▶ _Required work_: Set all of the entries down again precisely as they are written.

** Supplied data follows **

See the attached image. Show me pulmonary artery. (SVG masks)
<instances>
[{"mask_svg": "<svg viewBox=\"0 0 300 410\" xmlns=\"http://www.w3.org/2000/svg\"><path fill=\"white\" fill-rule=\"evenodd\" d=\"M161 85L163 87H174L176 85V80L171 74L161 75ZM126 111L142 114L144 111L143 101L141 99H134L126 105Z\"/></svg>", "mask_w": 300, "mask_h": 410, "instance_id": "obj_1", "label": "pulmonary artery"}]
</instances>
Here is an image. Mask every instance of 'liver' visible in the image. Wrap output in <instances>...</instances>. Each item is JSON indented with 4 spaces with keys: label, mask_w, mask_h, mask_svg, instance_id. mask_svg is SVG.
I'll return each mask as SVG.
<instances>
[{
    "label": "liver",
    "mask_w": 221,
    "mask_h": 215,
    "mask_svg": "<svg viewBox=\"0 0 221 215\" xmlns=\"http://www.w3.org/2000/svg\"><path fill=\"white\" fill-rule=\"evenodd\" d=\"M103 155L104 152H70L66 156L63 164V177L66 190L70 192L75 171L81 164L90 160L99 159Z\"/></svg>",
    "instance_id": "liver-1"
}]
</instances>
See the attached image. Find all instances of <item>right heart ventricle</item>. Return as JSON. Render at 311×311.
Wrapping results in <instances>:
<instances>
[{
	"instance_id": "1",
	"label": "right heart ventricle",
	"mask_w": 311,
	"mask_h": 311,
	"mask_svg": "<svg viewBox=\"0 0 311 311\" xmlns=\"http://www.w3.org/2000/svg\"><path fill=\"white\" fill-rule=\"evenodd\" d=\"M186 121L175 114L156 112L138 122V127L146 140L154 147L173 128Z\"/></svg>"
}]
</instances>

** End of Supplied data **

▶ _Result for this task_:
See the attached image. Show me pulmonary artery. (SVG masks)
<instances>
[{"mask_svg": "<svg viewBox=\"0 0 300 410\" xmlns=\"http://www.w3.org/2000/svg\"><path fill=\"white\" fill-rule=\"evenodd\" d=\"M161 85L163 87H174L176 85V80L171 74L161 75ZM126 111L142 114L144 111L143 101L141 99H134L126 105Z\"/></svg>", "mask_w": 300, "mask_h": 410, "instance_id": "obj_1", "label": "pulmonary artery"}]
</instances>
Here is an image. Mask every instance of 'liver' visible in the image. Wrap output in <instances>...</instances>. Each item is JSON indented with 4 spaces with keys: label, mask_w, mask_h, mask_svg, instance_id. mask_svg is SVG.
I'll return each mask as SVG.
<instances>
[{
    "label": "liver",
    "mask_w": 221,
    "mask_h": 215,
    "mask_svg": "<svg viewBox=\"0 0 221 215\" xmlns=\"http://www.w3.org/2000/svg\"><path fill=\"white\" fill-rule=\"evenodd\" d=\"M103 155L104 152H70L66 156L63 164V177L66 190L70 192L75 171L81 164L90 160L99 159Z\"/></svg>",
    "instance_id": "liver-1"
}]
</instances>
See the attached image. Find all instances of <item>right heart ventricle</item>. Return as JSON. Render at 311×311.
Wrapping results in <instances>:
<instances>
[{
	"instance_id": "1",
	"label": "right heart ventricle",
	"mask_w": 311,
	"mask_h": 311,
	"mask_svg": "<svg viewBox=\"0 0 311 311\" xmlns=\"http://www.w3.org/2000/svg\"><path fill=\"white\" fill-rule=\"evenodd\" d=\"M186 121L175 114L156 112L138 122V127L146 140L154 147L173 128Z\"/></svg>"
}]
</instances>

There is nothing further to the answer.